Aim of the exercise: Of all the lines in the records below, copy only those that contain the string "Turndown".

Extracted entries:
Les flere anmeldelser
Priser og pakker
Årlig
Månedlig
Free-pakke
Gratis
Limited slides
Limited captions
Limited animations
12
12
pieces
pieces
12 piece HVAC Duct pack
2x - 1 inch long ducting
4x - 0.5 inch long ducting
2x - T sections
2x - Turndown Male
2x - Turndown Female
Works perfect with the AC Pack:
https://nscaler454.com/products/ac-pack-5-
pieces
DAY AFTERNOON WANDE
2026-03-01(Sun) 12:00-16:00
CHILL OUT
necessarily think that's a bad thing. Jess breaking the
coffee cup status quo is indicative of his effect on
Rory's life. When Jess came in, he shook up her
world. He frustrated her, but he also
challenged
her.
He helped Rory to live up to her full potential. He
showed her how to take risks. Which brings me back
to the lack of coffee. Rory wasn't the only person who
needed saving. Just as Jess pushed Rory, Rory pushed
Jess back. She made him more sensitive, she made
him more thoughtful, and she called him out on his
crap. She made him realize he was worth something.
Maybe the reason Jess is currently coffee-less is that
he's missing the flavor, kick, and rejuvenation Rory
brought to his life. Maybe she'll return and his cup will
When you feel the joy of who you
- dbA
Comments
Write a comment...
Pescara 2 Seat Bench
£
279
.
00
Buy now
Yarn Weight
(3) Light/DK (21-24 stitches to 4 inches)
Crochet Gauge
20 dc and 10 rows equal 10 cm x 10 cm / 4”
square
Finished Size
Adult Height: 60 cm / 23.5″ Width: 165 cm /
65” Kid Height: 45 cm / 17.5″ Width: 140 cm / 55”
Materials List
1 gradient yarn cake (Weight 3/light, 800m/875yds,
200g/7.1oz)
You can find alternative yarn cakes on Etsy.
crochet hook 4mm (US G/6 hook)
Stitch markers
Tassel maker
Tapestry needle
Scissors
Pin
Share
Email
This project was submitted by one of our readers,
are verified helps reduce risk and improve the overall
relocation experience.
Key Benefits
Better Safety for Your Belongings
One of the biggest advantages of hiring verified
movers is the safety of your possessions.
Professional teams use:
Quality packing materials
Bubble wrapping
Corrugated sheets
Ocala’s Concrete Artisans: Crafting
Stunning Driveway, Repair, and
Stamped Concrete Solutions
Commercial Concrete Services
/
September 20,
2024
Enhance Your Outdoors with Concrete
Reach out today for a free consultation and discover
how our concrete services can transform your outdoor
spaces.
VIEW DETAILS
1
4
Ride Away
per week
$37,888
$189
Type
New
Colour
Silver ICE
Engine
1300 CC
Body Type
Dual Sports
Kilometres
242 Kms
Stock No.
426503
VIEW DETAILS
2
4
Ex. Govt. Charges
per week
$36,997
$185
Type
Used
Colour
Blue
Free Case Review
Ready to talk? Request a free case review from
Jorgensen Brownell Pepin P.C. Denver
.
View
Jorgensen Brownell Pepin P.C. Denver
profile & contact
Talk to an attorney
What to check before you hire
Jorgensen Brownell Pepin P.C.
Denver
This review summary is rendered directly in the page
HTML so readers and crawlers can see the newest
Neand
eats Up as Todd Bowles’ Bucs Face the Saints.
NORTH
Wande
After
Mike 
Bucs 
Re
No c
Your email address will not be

Exercise answer:
2x - Turndown Male
2x - Turndown Female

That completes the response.